# Castration disappointment



## Womwotai (Feb 23, 2014)

My first lambs ever were born a week or so ago, so yesterday DH and I decided it was time to castrate the little ram.  Having never done it before, I read a lot about it as well as watching a few YouTube videos, and thought I was all prepared.  I loaded a band onto the bander, DH held the lamb, and I easily got the band over the sack, made sure no nipples were included, and released the band.  Perfect job for the first time.  

Then I felt the sack and it felt a little too…..empty.  Nothing I read ANYWHERE stressed a need to make sure the testicles are descended before banding so at first I thought it was just my lack of experience, and asked DH to feel for them.  Nope - empty sack.  Then we felt a little higher and right up against the abdomen we felt them.

So we cut off the band, released the little guy and googled again for "lamb" and "undescended testicles" and from what we are reading it is not common.  At one link a woman said she'd had more than 1000 lambs and never had a case of it.  So what are the odds that our very first lamb would be undescended???

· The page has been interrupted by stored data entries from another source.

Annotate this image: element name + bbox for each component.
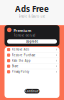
staticText: Upgrade bbox=[26, 40, 38, 43]
staticText: Remove every ad bbox=[14, 34, 36, 37]
staticText: Rate the App bbox=[12, 59, 31, 62]
button[interactable]: Remove Ads bbox=[4, 47, 60, 52]
staticText: Restore Purchase bbox=[12, 53, 36, 57]
staticText: Continue bbox=[25, 89, 39, 93]
staticText: Ads Free bbox=[15, 4, 49, 14]
button[interactable]: Privacy Policy bbox=[4, 69, 60, 74]
button[interactable]: Rate the App bbox=[4, 58, 60, 63]
button[interactable]: Upgrade bbox=[7, 39, 57, 44]
staticText: Premium bbox=[14, 28, 32, 33]
button[interactable]: Restore Purchase bbox=[4, 52, 60, 58]
staticText: Remove Ads bbox=[12, 48, 29, 51]
staticText: Simple & Easy to use bbox=[18, 15, 46, 18]
staticText: Privacy Policy bbox=[12, 70, 29, 74]
button[interactable]: Share bbox=[4, 64, 60, 69]
button[interactable]: Continue bbox=[24, 89, 40, 94]
staticText: Share bbox=[12, 64, 19, 68]
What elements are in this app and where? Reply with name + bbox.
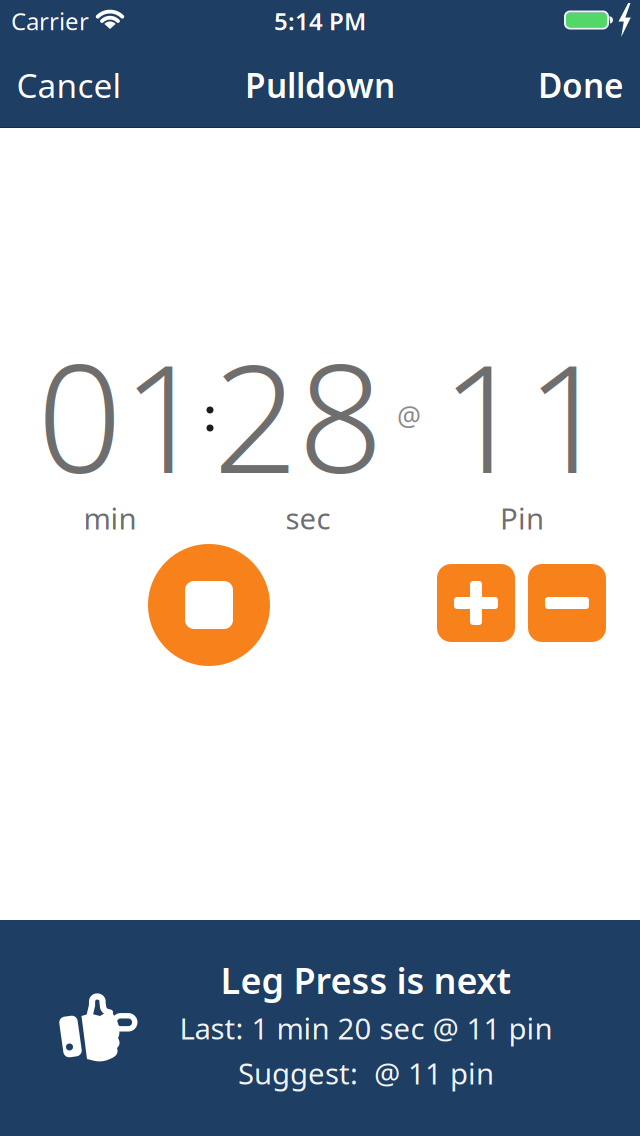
staticText: Cancel bbox=[16, 63, 122, 107]
button[interactable]: Cancel bbox=[2, 43, 136, 127]
staticText: 28 bbox=[213, 316, 383, 514]
staticText: Done bbox=[538, 63, 624, 107]
button[interactable]: Increase pin bbox=[437, 564, 515, 642]
staticText: Last: 1 min 20 sec @ 11 pin bbox=[180, 1008, 552, 1048]
staticText: min bbox=[84, 498, 136, 538]
staticText: 01 bbox=[37, 316, 207, 514]
button[interactable]: Decrease pin bbox=[528, 564, 606, 642]
staticText: Suggest: @ 11 pin bbox=[238, 1054, 494, 1092]
staticText: sec bbox=[286, 498, 330, 538]
staticText: 11 bbox=[441, 316, 611, 514]
staticText: Leg Press is next bbox=[220, 956, 512, 1004]
staticText: @ bbox=[397, 398, 421, 434]
staticText: 5:14 PM bbox=[274, 5, 366, 37]
staticText: Pulldown bbox=[245, 63, 395, 107]
staticText: Pin bbox=[500, 498, 544, 538]
staticText: Carrier bbox=[11, 5, 89, 37]
button[interactable]: Stop bbox=[148, 544, 270, 666]
button[interactable]: Done bbox=[520, 43, 640, 127]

Anyway, I guess we will just keep checking back every few days and wait for them to descend, and hope by the time they do he won't be too large to band.  If he is, he may have to go to butcher a little sooner than I first planned, since I don't want him reaching maturity and competing with his father to mate his sisters, mother and aunts.

Funny - its really not that big a deal and yet I had a feeling of disappointment hanging over me all day. Being the first, I had really just wanted to get it done so I could stop feeling nervous about it but instead I got something new to worry about.


----------



## Roving Jacobs (Feb 23, 2014)

Are you sure they're really undescended? Could you push them down into the sac if you tried?  They can be tricky and suck them up when you're messing around back there.


----------



## BrownSheep (Feb 23, 2014)

They aren't undescended but rathher just ou of the sack do to gravity ( on his back) When doing it have your husband push them up into the sack. Close the bander and feel to make certain they are there then release the band.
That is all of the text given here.